Ce chiffre provient de documents de douane datant de l’automne 2022, que Bon à Savoir a pu se procurer. On découvre que, pour produire leurs vêtements, Hugo Boss, Tommy Hilfiger et WE mandatent des usines de textiles vietnamiennes dont les salariés gagnent entre 150 et 300 fr. par mois. En Suisse, ils vendent ces mêmes vêtements à prix d’or. La différence entre le prix d’achat et le prix de vente s’appelle la «marge brute». Cette dernière est un secret bien gardé par les marques.
Le mois dernier, Bon à Savoir dévoilait les marges pratiquées par les marques de vêtements outdoor Patagonia et Mammut (lire: «Marges XXL sur les tenues de plein air»). Les nouveaux chiffres obtenus prouvent qu’il ne s’agit pas d’exceptions. Ainsi, un T-shirt Tommy Hilfiger coûte 49.90 fr. chez Manor, alors que le groupe Tommy Hilfiger Europe, basé à Amsterdam, l’a acheté 7.20 fr. à Smart Shirts, au Vietnam. Les consommateurs suisses déboursent 90 fr. pour un pantalon slim-fit de WE Fashion que la marque basée à Utrecht, a acheté 9.11 fr. au fabricant NHA BE Garment, au Vietnam.
Coûts de transports marginaux
Les frais de transport pourraient-ils expliquer ce fossé entre les prix d’achat et de vente? Loin de là. Pour les chemises, T-shirts et pantalons en provenance du Vietnam, les coûts de fret et de douane ne pèsent pratiquement pas dans la balance. Selon nos recherches, ils s’élèvent au maximum à 1.50 fr. par habit. Pour les vestes, il faut compter 2 fr., tout au plus.

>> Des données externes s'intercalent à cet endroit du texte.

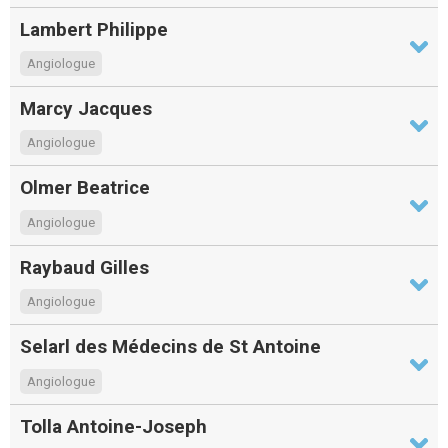
Lambert Philippe
Angiologue
Marcy Jacques
Angiologue
Olmer Beatrice
Angiologue
Raybaud Gilles
Angiologue
Selarl des Médecins de St Antoine
Angiologue
Tolla Antoine-Joseph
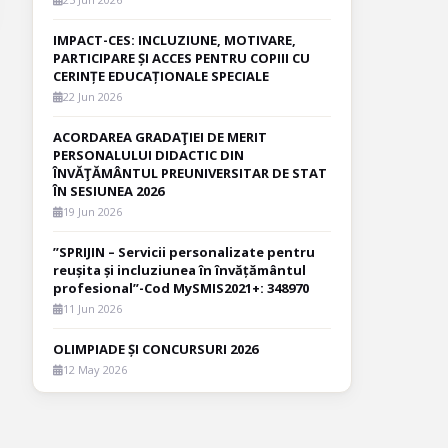
IMPACT-CES: INCLUZIUNE, MOTIVARE,
PARTICIPARE ȘI ACCES PENTRU COPIII CU
CERINȚE EDUCAȚIONALE SPECIALE
22 Jun 2026
ACORDAREA GRADAŢIEI DE MERIT
PERSONALULUI DIDACTIC DIN
ÎNVĂŢĂMÂNTUL PREUNIVERSITAR DE STAT
ÎN SESIUNEA 2026
19 Jun 2026
”SPRIJIN – Servicii personalizate pentru
reușita și incluziunea în învățământul
profesional”-Cod MySMIS2021+: 348970
11 Jun 2026
OLIMPIADE ȘI CONCURSURI 2026
12 May 2026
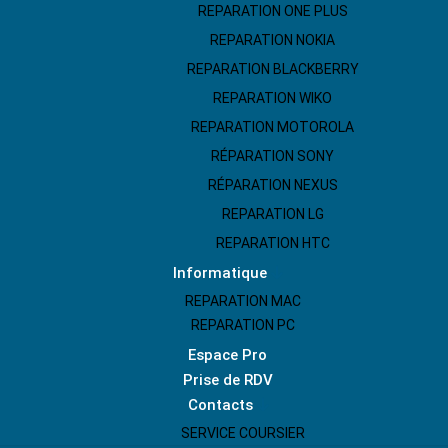
REPARATION ONE PLUS
REPARATION NOKIA
REPARATION BLACKBERRY
REPARATION WIKO
REPARATION MOTOROLA
RÉPARATION SONY
RÉPARATION NEXUS
REPARATION LG
REPARATION HTC
Informatique
REPARATION MAC
REPARATION PC
Espace Pro
Prise de RDV
Contacts
SERVICE COURSIER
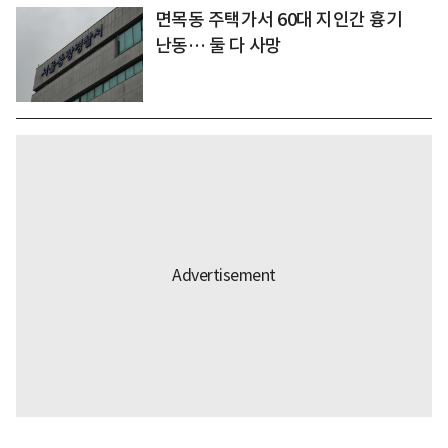
면목동 주택가서 60대 지인간 흉기
난동… 둘 다 사망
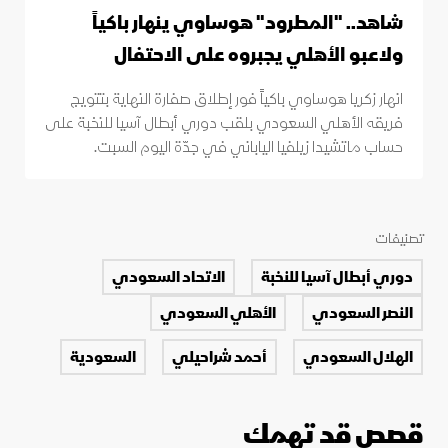
شاهد.. "المطرود" هوساوي ينهار باكياً
ولاعبو الأهلي يجبروه على الاحتفال
انهار زكريا هوساوي باكياً فور إطلاق صفارة النهاية بتتويج
فريقه الأهلي السعودي بلقب دوري أبطال آسيا للنخبة على
حساب ماتشيدا زيلفيا الياباني في جدّة اليوم السبت.
تصنيفات
دوري أبطال آسيا للنخبة
الاتحاد السعودي
النصر السعودي
الأهلي السعودي
الهلال السعودي
أحمد شراحيلي
السعودية
قصص قد تهمك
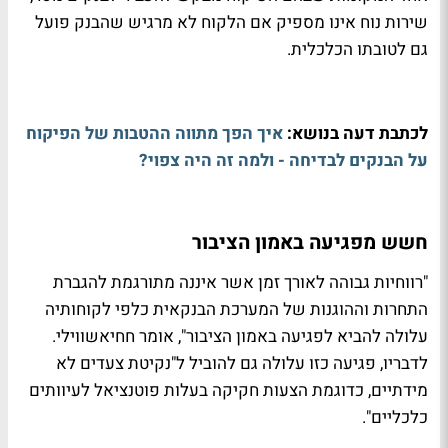
שירות נוח אינו מספיק אם הלקוח לא מרגיש שהבנק פועל
גם לטובתו הכלכלית.
לכתבת דעה בנושא:
איך הפך מתווה ההטבות של הפיקוח
על הבנקים לבדיחה - ולמה זה היה צפוי?
חשש מפגיעה באמון הציבור
"רווחיות גבוהה לאורך זמן אשר איננה מתורגמת להגברת
התחרות וההוגנות של המערכת הבנקאית כלפי לקוחותיה
עלולה להביא לפגיעה באמון הציבור", אומר חחיאשווילי.
לדבריו, פגיעה כזו עלולה גם להוביל ל"נקיטת צעדים לא
מידתיים, כדוגמת הצעות חקיקה בעלות פוטנציאל לעיוותים
כלכליים".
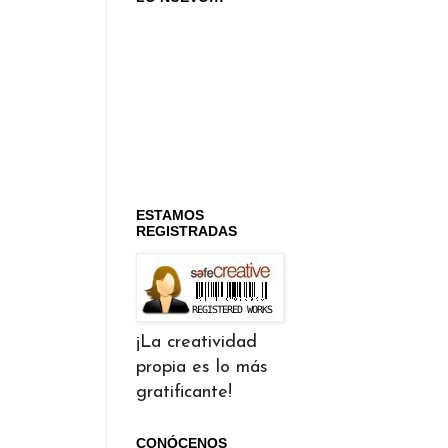
ESTAMOS
REGISTRADAS
¡La creatividad
propia es lo más
gratificante!
CONÓCENOS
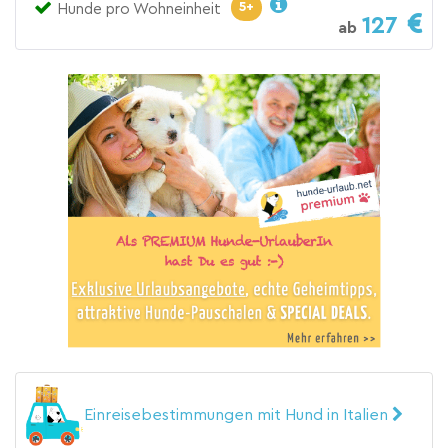
5+
Hunde pro Wohneinheit
127
ab
Einreisebestimmungen mit Hund in Italien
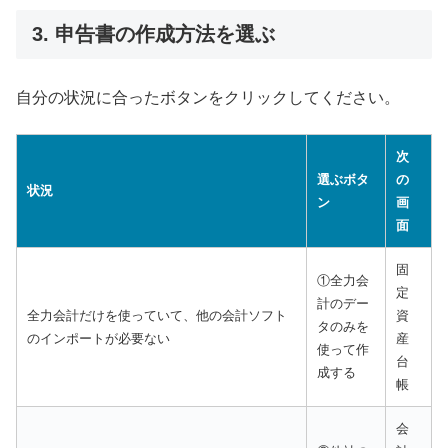
3. 申告書の作成方法を選ぶ
自分の状況に合ったボタンをクリックしてください。
次
選ぶボタ
の
状況
ン
画
面
固
①全力会
定
計のデー
全力会計だけを使っていて、他の会計ソフト
資
タのみを
のインポートが必要ない
産
使って作
台
成する
帳
会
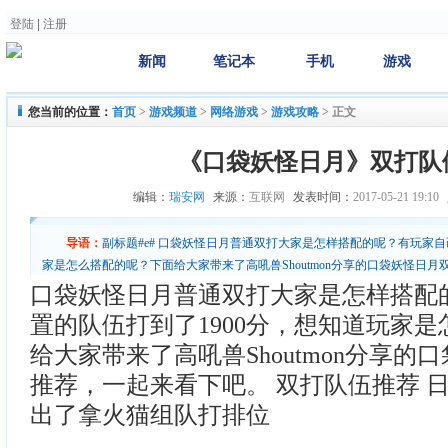
登陆
|
注册
新闻
笔记本
手机
游戏
您当前的位置：
首页
>
游戏频道
>
网络游戏
>
游戏攻略
>
正文
《口袋妖怪日月》双打队
编辑：
瑞安网
来源：
互联网
发表时间：
2017-05-21 19:10
导语：
副标题#e# 口袋妖怪日月普通双打大家是怎样搭配的呢？有玩家自
家是怎么搭配的呢？下面给大家带来了高吼兽Shoutmon分享的口袋妖怪日
伍推荐 日月发售以后就萌生出了拿火猫组队打排位
口袋妖怪日月普通双打大家是怎样搭配
置的队伍打到了1900分，想知道玩家
给大家带来了高吼兽Shoutmon分享的
推荐，一起来看下吧。 双打队伍推荐 
出了拿火猫组队打排位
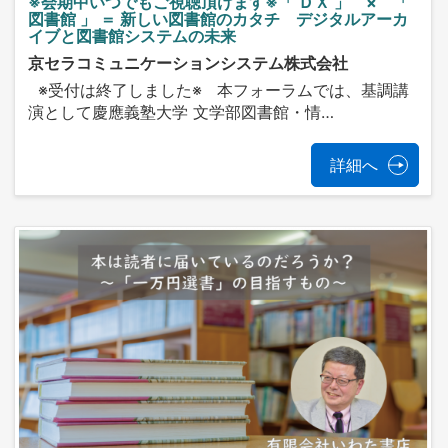
※会期中いつでもご視聴頂けます※「 ＤＸ 」 × 「
図書館 」 ＝ 新しい図書館のカタチ デジタルアーカ
イブと図書館システムの未来
京セラコミュニケーションシステム株式会社
※受付は終了しました※ 本フォーラムでは、基調講
演として慶應義塾大学 文学部図書館・情…
詳細へ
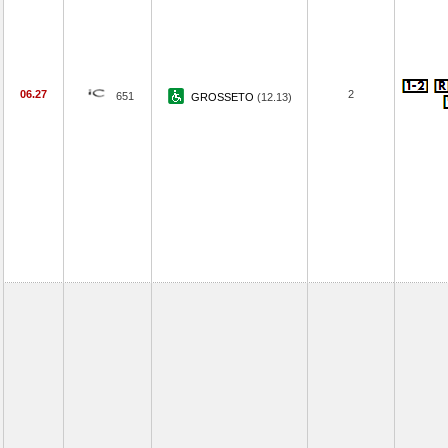
06.27
2
651
GROSSETO
(12.13)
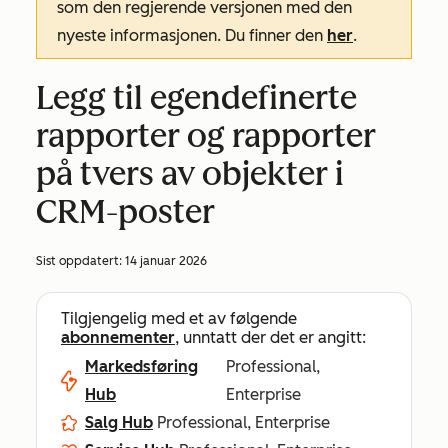
som den regjerende versjonen med den
nyeste informasjonen. Du finner den
her
.
Legg til egendefinerte
rapporter og rapporter
på tvers av objekter i
CRM-poster
Sist oppdatert:
14 januar 2026
Tilgjengelig med et av følgende
abonnementer
, unntatt der det er angitt:
Markedsføring
Professional,
Hub
Enterprise
Salg Hub
Professional, Enterprise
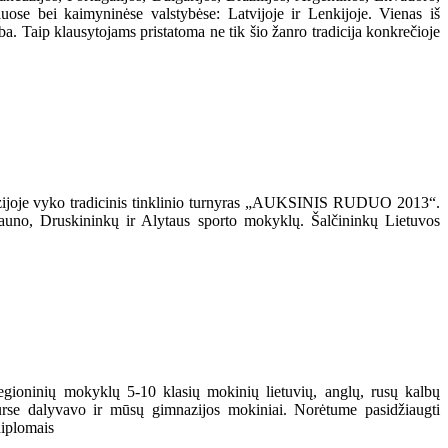
iuose bei kaimyninėse valstybėse: Latvijoje ir Lenkijoje. Vienas iš
lba. Taip klausytojams pristatoma ne tik šio žanro tradicija konkrečioje
zijoje vyko tradicinis tinklinio turnyras „AUKSINIS RUDUO 2013“.
 Kauno, Druskininkų ir Alytaus sporto mokyklų. Šalčininkų Lietuvos
gioninių mokyklų 5-10 klasių mokinių lietuvių, anglų, rusų kalbų
se dalyvavo ir mūsų gimnazijos mokiniai. Norėtume pasidžiaugti
diplomais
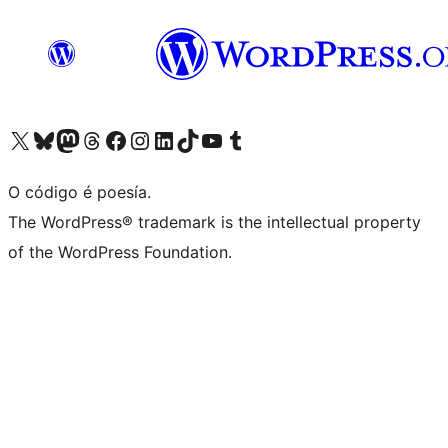
Visita la cuenta de X (anteriormente Twitter)
Visita a nosa conta de Bluesky
Visita a nosa conta de Mastodon
Visita a nosa conta de Threads
Visita a nosa páxina de Facebook
Visita a nosa conta de Instagram
Visita a nosa conta de LinkedIn
Visita a nosa conta de TikTok
Visita a nosa canle de YouTube
Visita a nosa conta de Tumblr
O código é poesía.
The WordPress® trademark is the intellectual property
of the WordPress Foundation.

Alors, qui empoche le reste? Si le consommateur fait ses emplettes directement sur le site internet de la marque, cette dernière encaisse l’entier du surcoût. S’il se rend dans un magasin comme Globus ou Manor, ce dernier empoche également une marge. En général, les boutiques paient les vêtements 40 à 42% du prix auquel elles vont les vendre. Pour les marques haut de gamme, c’est souvent même un tiers du prix de revente, comme nous l’indiquent plusieurs responsables d’achats. Faisons le calcul avec une chemise en coton Hugo Boss vendue 99 fr. chez Manor. Si le grand magasin a payé 40.59 fr. pour l’article, il empoche une marge de 50.79 fr. après déduction de 7.62 fr. de TVA. Du côté de Boss, il reste 27.19 fr. après déduction du prix d’achat de 11.90 fr. et de 1.50 fr. pour le fret et les douanes.
Couturières sous-payées
Contacté, Manor n’a pas souhaité s’exprimer sur ses marges. Chaque année, les groupes de prêt-à-porter enregistrent des bénéfices mirobolants: Hugo Boss, dont le siège est à Metzingen, en Allemagne, affiche un bénéfice de 220 millions de fr. pour 2022. Celui du groupe PHV (Tommy Hilfiger, Calvin Klein, Ralph Lauren), à New York, atteint 180 millions de fr.
Pour David Hachfeld, de la Campagne Clean Clothes Suisse, une chose est évidente: «Les entreprises de mode auraient les moyens de payer des salaires nettement plus élevés aux couturières.» Hugo Boss, WE et PHV n’ont pas pris position sur cette question, ni sur leurs marges élevées.